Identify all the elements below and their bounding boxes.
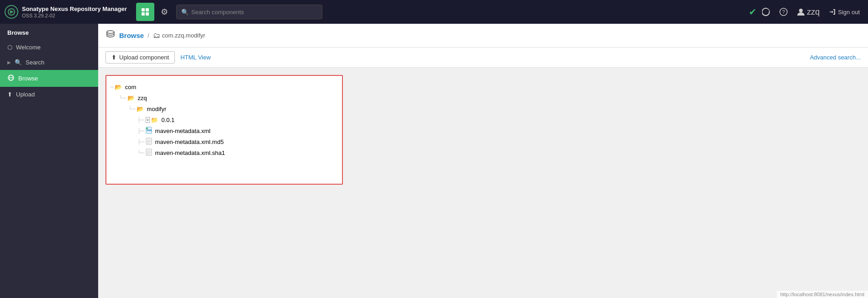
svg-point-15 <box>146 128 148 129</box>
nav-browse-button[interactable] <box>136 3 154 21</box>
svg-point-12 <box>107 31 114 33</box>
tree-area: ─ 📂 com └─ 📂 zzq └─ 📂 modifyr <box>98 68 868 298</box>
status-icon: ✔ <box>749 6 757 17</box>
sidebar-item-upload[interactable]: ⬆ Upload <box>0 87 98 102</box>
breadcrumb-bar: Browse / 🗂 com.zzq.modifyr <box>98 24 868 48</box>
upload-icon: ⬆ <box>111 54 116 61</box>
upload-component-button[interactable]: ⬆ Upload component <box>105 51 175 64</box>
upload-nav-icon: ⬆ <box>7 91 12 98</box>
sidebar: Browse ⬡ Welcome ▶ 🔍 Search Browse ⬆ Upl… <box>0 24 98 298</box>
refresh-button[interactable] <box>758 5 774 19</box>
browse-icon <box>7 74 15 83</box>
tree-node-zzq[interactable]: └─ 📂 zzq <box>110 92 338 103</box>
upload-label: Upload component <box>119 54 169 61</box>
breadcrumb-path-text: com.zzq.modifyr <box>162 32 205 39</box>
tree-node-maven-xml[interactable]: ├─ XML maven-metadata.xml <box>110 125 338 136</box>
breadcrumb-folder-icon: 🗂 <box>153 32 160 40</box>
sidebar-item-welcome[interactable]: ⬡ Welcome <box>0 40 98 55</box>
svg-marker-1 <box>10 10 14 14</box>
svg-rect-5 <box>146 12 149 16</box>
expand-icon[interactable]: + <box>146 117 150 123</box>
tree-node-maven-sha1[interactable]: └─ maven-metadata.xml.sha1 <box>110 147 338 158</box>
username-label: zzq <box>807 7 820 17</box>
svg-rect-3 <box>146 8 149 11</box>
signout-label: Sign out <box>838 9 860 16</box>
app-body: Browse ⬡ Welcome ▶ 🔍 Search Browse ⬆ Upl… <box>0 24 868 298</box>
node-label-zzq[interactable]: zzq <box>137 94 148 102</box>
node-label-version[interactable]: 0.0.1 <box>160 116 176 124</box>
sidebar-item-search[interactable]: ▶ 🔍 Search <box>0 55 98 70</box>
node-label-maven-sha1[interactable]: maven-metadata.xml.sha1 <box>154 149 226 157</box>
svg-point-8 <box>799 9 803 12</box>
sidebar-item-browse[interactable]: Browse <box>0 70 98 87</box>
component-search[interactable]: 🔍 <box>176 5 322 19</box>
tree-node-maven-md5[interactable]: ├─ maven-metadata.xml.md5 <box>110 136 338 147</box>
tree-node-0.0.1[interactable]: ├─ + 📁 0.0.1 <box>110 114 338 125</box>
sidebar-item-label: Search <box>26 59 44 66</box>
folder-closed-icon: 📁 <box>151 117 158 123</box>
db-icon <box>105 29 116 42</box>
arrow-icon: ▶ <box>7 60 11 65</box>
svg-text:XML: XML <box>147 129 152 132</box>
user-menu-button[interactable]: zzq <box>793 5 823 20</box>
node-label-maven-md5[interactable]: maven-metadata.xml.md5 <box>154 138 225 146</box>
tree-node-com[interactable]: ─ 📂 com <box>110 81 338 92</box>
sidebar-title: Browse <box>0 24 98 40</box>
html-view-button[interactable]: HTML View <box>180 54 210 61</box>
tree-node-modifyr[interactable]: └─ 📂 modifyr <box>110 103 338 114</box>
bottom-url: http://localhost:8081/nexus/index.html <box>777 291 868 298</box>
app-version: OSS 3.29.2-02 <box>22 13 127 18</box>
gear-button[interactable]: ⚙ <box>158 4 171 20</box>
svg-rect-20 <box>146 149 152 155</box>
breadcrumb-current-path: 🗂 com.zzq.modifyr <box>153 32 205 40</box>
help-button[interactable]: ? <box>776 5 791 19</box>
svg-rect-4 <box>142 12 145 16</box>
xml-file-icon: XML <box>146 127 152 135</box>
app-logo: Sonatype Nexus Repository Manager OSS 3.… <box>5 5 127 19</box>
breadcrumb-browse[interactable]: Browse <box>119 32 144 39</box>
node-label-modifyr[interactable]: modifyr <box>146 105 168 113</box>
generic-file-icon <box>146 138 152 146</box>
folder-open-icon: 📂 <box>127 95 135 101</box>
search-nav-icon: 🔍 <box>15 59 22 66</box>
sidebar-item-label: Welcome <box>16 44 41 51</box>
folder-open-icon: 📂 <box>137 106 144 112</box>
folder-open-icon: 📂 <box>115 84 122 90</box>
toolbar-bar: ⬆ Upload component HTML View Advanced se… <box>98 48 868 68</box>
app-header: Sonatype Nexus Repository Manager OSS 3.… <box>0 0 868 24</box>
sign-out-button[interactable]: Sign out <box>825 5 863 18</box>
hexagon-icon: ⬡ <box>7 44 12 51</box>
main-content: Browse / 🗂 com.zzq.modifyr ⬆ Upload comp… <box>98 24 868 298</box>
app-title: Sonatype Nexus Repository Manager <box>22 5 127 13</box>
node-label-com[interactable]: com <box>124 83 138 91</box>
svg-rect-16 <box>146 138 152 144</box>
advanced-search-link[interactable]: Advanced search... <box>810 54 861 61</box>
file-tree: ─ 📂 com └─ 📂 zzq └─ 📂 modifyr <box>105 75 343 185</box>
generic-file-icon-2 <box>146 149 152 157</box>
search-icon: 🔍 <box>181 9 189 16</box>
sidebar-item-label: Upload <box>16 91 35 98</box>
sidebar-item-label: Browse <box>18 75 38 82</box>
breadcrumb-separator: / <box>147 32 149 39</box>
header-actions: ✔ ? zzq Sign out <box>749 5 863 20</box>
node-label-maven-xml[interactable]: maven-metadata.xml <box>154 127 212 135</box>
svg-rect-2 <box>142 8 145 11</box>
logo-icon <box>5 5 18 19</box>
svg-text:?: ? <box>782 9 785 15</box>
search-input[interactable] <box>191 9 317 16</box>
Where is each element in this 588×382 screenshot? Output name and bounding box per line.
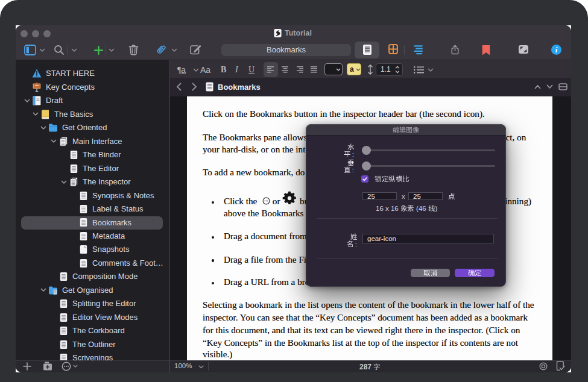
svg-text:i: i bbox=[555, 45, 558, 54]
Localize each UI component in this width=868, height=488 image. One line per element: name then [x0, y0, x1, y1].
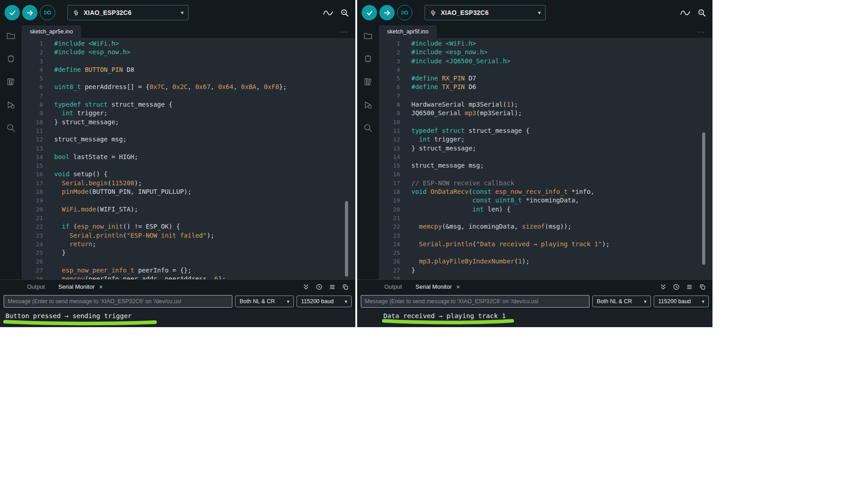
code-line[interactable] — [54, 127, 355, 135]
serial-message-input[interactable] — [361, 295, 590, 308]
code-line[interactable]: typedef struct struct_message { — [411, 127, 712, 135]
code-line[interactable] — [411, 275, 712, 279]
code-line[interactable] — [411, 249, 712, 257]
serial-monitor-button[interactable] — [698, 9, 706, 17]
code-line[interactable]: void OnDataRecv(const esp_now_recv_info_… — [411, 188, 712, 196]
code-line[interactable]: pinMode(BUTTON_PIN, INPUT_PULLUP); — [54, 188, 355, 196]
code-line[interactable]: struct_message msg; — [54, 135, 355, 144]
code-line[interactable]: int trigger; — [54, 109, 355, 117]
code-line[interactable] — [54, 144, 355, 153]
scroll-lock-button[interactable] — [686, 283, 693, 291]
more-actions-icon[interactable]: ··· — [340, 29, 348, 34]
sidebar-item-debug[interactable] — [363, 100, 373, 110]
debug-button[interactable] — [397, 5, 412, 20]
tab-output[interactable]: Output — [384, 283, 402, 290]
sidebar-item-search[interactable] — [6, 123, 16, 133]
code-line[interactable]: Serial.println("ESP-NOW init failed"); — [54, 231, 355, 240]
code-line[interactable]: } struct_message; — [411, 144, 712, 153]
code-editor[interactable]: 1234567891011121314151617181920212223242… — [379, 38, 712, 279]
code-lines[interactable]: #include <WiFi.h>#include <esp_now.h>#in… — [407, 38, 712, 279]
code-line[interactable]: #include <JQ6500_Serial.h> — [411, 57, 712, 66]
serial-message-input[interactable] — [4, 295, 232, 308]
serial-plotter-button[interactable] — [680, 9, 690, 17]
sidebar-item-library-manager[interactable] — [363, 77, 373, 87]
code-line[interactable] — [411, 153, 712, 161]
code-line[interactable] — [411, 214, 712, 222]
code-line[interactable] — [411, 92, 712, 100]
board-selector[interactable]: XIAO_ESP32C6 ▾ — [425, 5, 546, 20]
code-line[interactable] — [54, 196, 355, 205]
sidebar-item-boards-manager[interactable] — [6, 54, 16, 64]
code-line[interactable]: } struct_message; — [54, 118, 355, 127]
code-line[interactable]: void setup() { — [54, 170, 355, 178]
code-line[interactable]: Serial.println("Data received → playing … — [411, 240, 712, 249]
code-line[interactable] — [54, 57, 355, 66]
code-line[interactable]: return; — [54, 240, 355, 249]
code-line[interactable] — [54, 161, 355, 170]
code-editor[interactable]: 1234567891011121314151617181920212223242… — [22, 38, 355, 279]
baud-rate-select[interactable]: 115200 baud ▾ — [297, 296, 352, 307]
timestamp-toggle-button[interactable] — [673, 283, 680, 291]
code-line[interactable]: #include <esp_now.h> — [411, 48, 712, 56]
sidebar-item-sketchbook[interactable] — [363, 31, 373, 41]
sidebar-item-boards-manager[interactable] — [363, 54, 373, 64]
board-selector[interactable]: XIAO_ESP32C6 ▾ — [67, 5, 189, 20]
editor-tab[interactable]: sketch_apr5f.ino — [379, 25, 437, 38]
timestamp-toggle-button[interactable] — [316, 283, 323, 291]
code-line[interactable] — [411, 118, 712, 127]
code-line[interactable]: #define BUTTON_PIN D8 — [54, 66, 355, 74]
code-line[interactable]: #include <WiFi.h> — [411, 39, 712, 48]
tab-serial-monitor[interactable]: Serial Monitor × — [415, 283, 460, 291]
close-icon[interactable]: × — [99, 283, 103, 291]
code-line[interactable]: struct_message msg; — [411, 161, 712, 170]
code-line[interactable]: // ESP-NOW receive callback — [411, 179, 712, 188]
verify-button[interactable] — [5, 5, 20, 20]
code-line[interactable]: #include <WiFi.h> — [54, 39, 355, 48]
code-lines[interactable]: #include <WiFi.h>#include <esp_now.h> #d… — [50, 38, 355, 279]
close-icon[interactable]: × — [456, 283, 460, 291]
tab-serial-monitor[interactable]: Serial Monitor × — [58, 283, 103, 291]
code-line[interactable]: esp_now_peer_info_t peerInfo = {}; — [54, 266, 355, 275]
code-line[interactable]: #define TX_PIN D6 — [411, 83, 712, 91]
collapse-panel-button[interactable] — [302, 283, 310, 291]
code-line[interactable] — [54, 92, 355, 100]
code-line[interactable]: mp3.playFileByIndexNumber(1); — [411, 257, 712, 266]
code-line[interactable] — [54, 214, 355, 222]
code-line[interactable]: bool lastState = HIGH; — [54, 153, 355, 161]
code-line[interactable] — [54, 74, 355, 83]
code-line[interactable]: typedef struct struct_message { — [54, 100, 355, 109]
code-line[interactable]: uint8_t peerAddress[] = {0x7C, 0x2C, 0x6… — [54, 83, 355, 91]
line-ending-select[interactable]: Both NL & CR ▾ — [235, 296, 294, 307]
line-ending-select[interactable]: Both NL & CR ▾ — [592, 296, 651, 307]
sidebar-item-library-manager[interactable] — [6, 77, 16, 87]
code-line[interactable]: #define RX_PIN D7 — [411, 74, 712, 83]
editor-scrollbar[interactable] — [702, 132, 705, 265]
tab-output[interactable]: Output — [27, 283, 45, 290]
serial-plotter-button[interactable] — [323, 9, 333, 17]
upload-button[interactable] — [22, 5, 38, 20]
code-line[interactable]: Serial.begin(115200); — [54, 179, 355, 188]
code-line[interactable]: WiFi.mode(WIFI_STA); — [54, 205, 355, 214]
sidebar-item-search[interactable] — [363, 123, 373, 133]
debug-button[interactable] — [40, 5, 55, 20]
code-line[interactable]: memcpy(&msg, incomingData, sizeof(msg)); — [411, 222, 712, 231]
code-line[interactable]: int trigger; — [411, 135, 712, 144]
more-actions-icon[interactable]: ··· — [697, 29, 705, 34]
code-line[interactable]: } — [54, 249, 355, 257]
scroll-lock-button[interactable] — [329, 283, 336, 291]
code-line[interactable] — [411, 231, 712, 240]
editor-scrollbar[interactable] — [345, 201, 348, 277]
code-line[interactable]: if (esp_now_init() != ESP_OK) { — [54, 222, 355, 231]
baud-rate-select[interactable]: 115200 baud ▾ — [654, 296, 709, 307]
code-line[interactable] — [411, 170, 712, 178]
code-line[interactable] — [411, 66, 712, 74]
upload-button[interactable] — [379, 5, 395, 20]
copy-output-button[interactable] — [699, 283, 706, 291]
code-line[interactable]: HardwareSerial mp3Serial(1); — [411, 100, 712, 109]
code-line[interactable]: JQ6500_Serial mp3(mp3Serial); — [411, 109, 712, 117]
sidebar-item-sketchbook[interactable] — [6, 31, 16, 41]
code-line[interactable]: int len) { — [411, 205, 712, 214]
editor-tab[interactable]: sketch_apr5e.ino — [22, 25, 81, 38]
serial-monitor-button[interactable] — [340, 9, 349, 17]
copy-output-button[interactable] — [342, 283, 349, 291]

########################################

* _PROBLEM_
Pick out the lines above containing the word "breadcrumb", then copy them.

* _YOUR RESPONSE_
breadcrumb-bar: Browse / 🗂 com.zzq.modifyr <box>98 24 868 48</box>
breadcrumb-path-text: com.zzq.modifyr <box>162 32 205 39</box>
breadcrumb-folder-icon: 🗂 <box>153 32 160 40</box>
breadcrumb-current-path: 🗂 com.zzq.modifyr <box>153 32 205 40</box>
breadcrumb-browse[interactable]: Browse <box>119 32 144 39</box>
breadcrumb-separator: / <box>147 32 149 39</box>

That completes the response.